David Frum Profile picture
21 Apr, 12 tweets, 4 min read
In 2016, poor health strongly predicted Trump voting. A county's rate of diabetes, alcohol consumption, obesity, etc. predicted its propensity to vote Trump *even better* than race/education. thehealthcareblog.com/blog/2017/01/0…
I think of that grim relationship between Trump and sickness as I read the latest stories about how so many Republicans continue to refuse COVID vaccines. 2/x
washingtonpost.com/health/2021/04…
As @DKThomp points out, vaccine refusal is especially strong among younger Republicans 3/x

The self-harm of Trump voters should concern us all. They are fellow human beings. And because their self-harm also drives them to dangerous political extremes, their self-harm is also an important civic matter too. BUT ... 4/x
... there's an issue of personal responsibility here too. A heroic scientific effort - achieved at huge cost - has delivered vaccines that are astonishingly effective at protecting life from COVID. So effective that we may not need to worry about herd immunity. If so ... 5/x
... If so, if the vaccines work as well as they seem to work, then vaccine refusal really does become a personal decision, like a motorcyclist refusing to wear a helmet.

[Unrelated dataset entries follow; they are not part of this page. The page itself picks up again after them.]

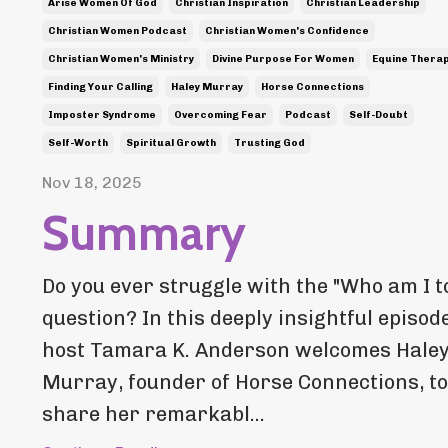
Arise Women Of God
Christian Inspiration
Christian Leadership
Christian Women Podcast
Christian Women's Confidence
Christian Women's Ministry
Divine Purpose For Women
Equine Thera
Finding Your Calling
Haley Murray
Horse Connections
Imposter Syndrome
Overcoming Fear
Podcast
Self-Doubt
Self-Worth
Spiritual Growth
Trusting God
Nov 18, 2025
Summary
Do you ever struggle with the "Who am I to.
question? In this deeply insightful episode
host Tamara K. Anderson welcomes Hale
Murray, founder of Horse Connections, to
share her remarkabl...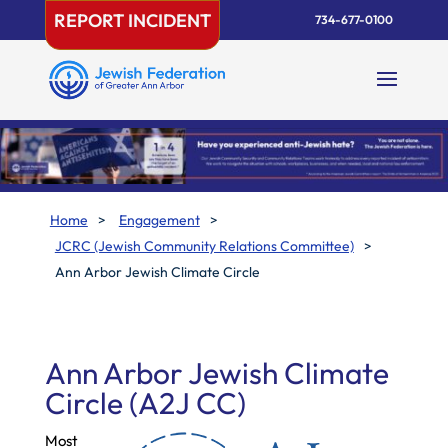
Skip
REPORT INCIDENT
734-677-0100
to
content
Home
>
Engagement
>
JCRC (Jewish Community Relations Committee)
>
Ann Arbor Jewish Climate Circle
Ann Arbor Jewish Climate
Circle (A2J CC)
Most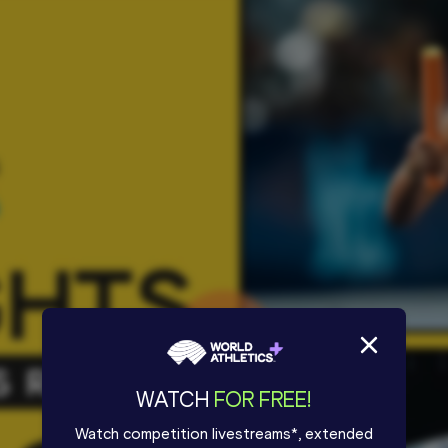
WATCH
FOR FREE!
Watch competition livestreams*, extended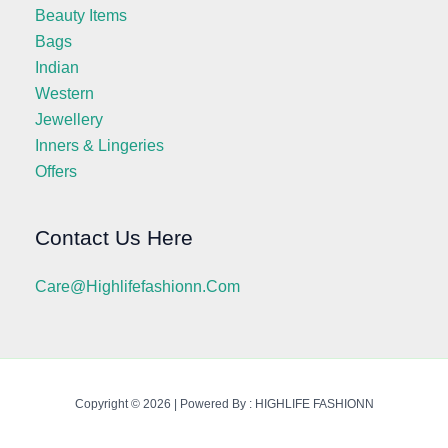
Beauty Items
Bags
Indian
Western
Jewellery
Inners & Lingeries
Offers
Contact Us Here
Care@highlifefashionn.com
Copyright © 2026 | Powered By : HIGHLIFE FASHIONN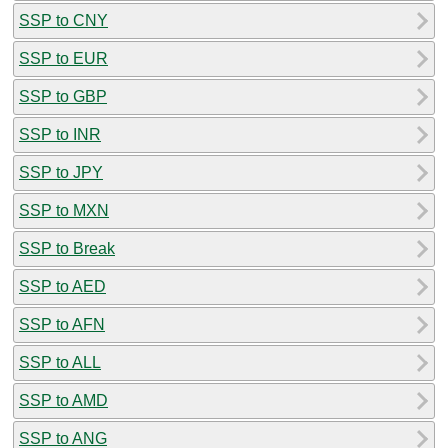
SSP to CNY
SSP to EUR
SSP to GBP
SSP to INR
SSP to JPY
SSP to MXN
SSP to Break
SSP to AED
SSP to AFN
SSP to ALL
SSP to AMD
SSP to ANG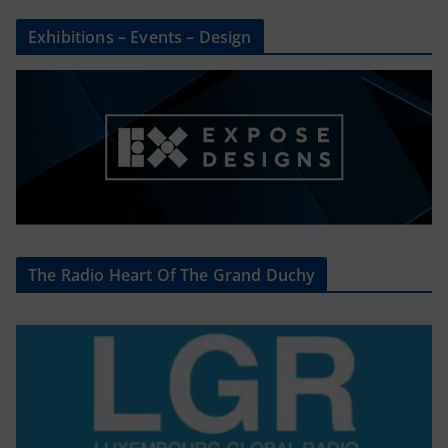
Exhibitions – Events – Design
The Radio Heart Of The Grand Duchy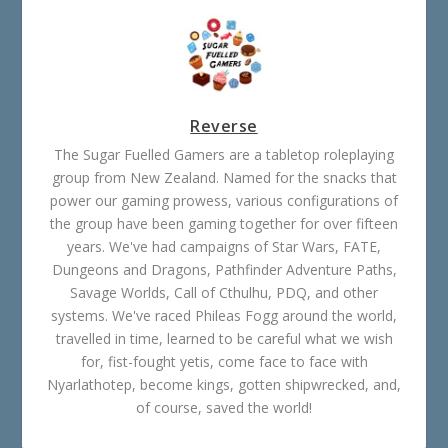
Reverse
The Sugar Fuelled Gamers are a tabletop roleplaying
group from New Zealand. Named for the snacks that
power our gaming prowess, various configurations of
the group have been gaming together for over fifteen
years. We've had campaigns of Star Wars, FATE,
Dungeons and Dragons, Pathfinder Adventure Paths,
Savage Worlds, Call of Cthulhu, PDQ, and other
systems. We've raced Phileas Fogg around the world,
travelled in time, learned to be careful what we wish
for, fist-fought yetis, come face to face with
Nyarlathotep, become kings, gotten shipwrecked, and,
of course, saved the world!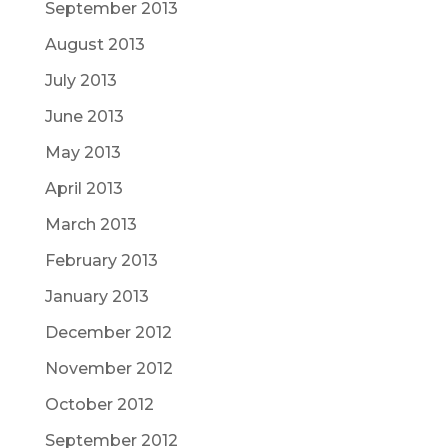
September 2013
August 2013
July 2013
June 2013
May 2013
April 2013
March 2013
February 2013
January 2013
December 2012
November 2012
October 2012
September 2012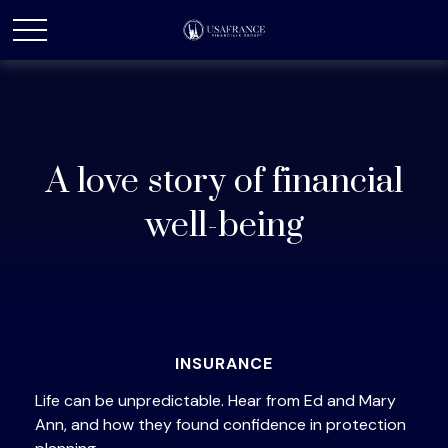
A love story of financial
well-being
INSURANCE
Life can be unpredictable. Hear from Ed and Mary
Ann, and how they found confidence in protection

I believe we ought to try to save people from self-harm. But there are practical limits to paternalism 6/x
Trump and the Fox leadership have vaccinated themselves of course. But they have a different message for their followers. They have persuaded them that it's a test of identity and loyalty to refuse COVID protection. 7/x
Just as Sarah Palin once waged culture war against healthy eating theatlantic.com/culture/archiv… and as Senator Joni Ernst has done the same more recently. iowafieldreport.com/congress/joni-… 8/x
The gun issue is also one of self-harm and harm to loved ones. Almost 25,000 Americans a year use guns to end their lives. Thousands more are horribly injured in gun accidents that would never have happened without a firearm in the home. 9/x pewresearch.org/fact-tank/2019…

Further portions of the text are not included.